Les Enragés désignaient une tendance insurrectionnelle de la Révolution française. N.d.é.

 

Le 19 juin 1790, l’Assemblée nationale de la toute jeune Révolution française abolit toute espèce de distinction entre les Français. C’est ce jour que choisit Anacharsis Cloots, né en Allemagne d’une famille hollandaise, pour se présenter et faire une allocution en qualité d’orateur du Comité des étrangers. Dans un style emphatique, le modeste représentant se transforme alors en Orateur du genre humain et chantre d’une humanité débarrassée de tous ses oripeaux nationaux. Pour être Homme il fallait n’être rien, ni Français, Turc ou autre ; mais Homme à part entière comme le suggère par ailleurs ce passage (Adresse d’un Prussien à un Anglais (!)) :

 

Soyons Hommes, et laissons les bœufs pour ce qu’ils sont. J’en parle pertinemment, car j’ai été bœuf comme un autre. Je veux désormais être homme ou rien.

 

L’égalité mérite un dépassement de soi sinon c’est rester l’éternel soumis aux êtres et aux choses... Porteur de bien d’autres considérations aussi originales que parfois confuses, celui qui était aussi l’«ennemi personnel de Jésus-Christ» finit sur l’échafaud, condamné, ironie de la chose, plus pour sa qualité supposée d’étranger que pour ses idées perçues comme farfelues.

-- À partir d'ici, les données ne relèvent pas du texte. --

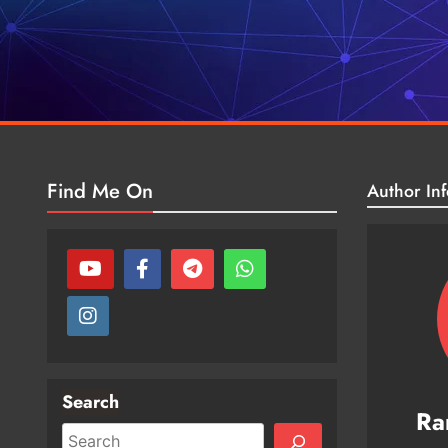
Find Me On
Author Inf
Search
Ra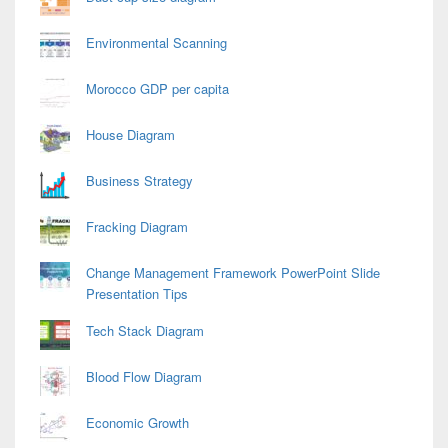
Environmental Scanning
Morocco GDP per capita
House Diagram
Business Strategy
Fracking Diagram
Change Management Framework PowerPoint Slide
Presentation Tips
Tech Stack Diagram
Blood Flow Diagram
Economic Growth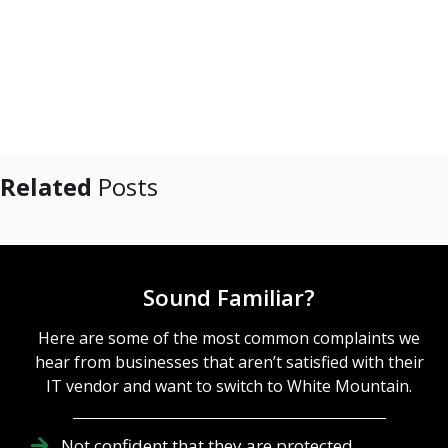
Related
Posts
Sound Familiar?
Here are some of the most common complaints we
hear from businesses that aren’t satisfied with their
IT vendor and want to switch to White Mountain.
Not confident that they are protected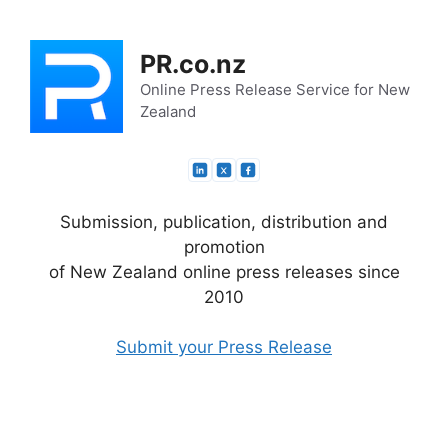
Skip
to
PR.co.nz
content
Online Press Release Service for New
Zealand
Submission, publication, distribution and
promotion
of New Zealand online press releases since
2010
Submit your Press Release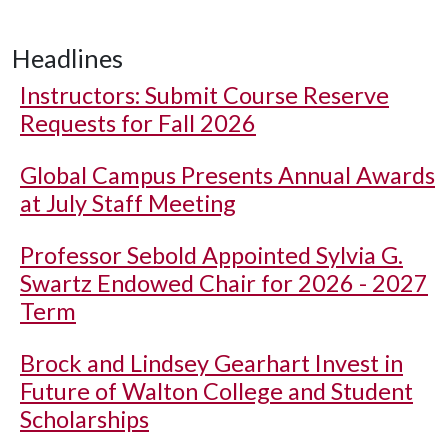
Headlines
Instructors: Submit Course Reserve
Requests for Fall 2026
Global Campus Presents Annual Awards
at July Staff Meeting
Professor Sebold Appointed Sylvia G.
Swartz Endowed Chair for 2026 - 2027
Term
Brock and Lindsey Gearhart Invest in
Future of Walton College and Student
Scholarships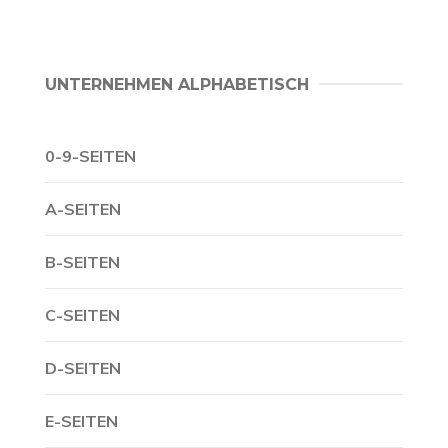
UNTERNEHMEN ALPHABETISCH
0-9-SEITEN
A-SEITEN
B-SEITEN
C-SEITEN
D-SEITEN
E-SEITEN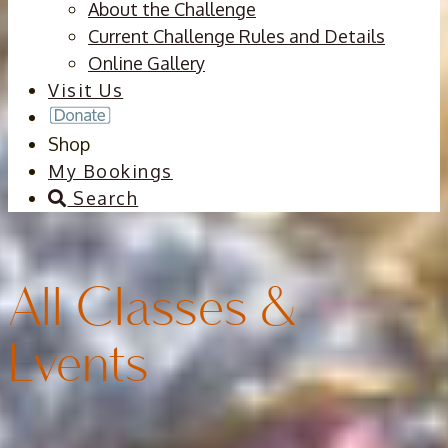
About the Challenge
Current Challenge Rules and Details
Online Gallery
Visit Us
Shop
My Bookings
Search
All Classes &
Events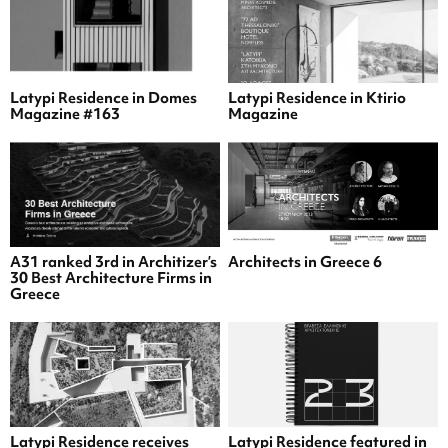
Latypi Residence in Domes
Latypi Residence in Ktirio
Magazine #163
Magazine
A31 ranked 3rd in Architizer’s
Architects in Greece 6
30 Best Architecture Firms in
Greece
Latypi Residence receives
Latypi Residence featured in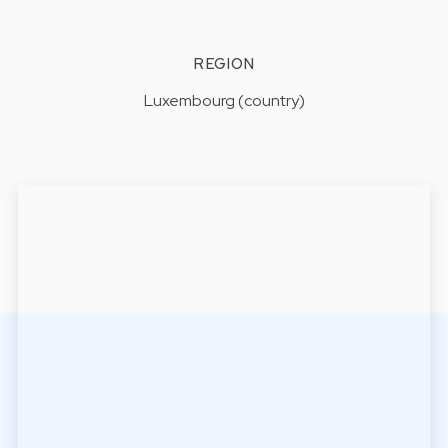
REGION
Luxembourg (country)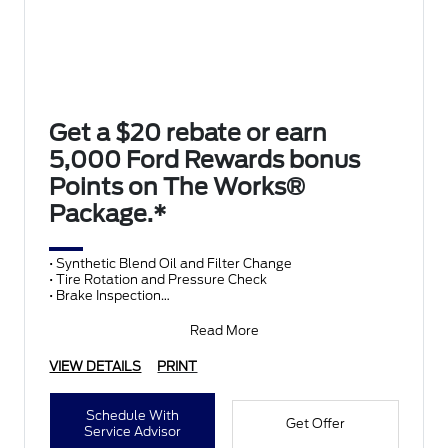
Get a $20 rebate or earn
5,000 Ford Rewards bonus
Points on The Works®
Package.*
• Synthetic Blend Oil and Filter Change
• Tire Rotation and Pressure Check
• Brake Inspection
• Vehicle Checkup
• Fluid Top-Off
Read More
• Battery T
VIEW DETAILS
PRINT
Schedule With
Get Offer
Service Advisor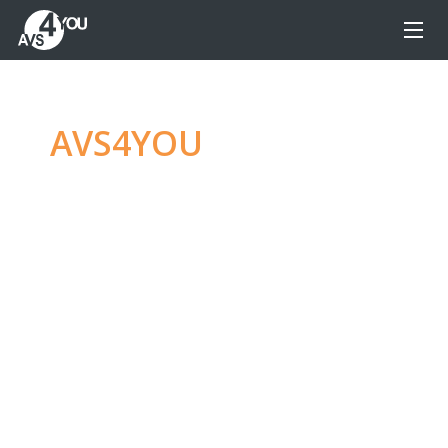
AVS4YOU
—
Ultimate
multimedia editing
family
Produce spectacular video, audio content and
even more, without any limitations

Montant à son supplice, Cloots récite une poésie de Pierre Patry, obscur auteur du XVIIe siècle, qui sur un mode naïf parlait d’égalité :


Je songeois cette nuit que, de mal consumé,
Coste à coste d’un pauvre on m’avoit inhumé ;
Et que, n’en pouvant pas souffrir le voisinage,
En mort de qualité je luy tins ce langage :
Retire-toi coquin ; va pourrir loin d’icy :
Il ne t’appartient pas de m’approcher ainsi.
Coquin, ce me dit-il, d’une arrogance extresme !
Va chercher les coquins ailleurs ; coquin toy-mesme :
Icy tous sont égaux ; je ne te dois rien :
Je suis sur mon fumier, comme toy sur le tien.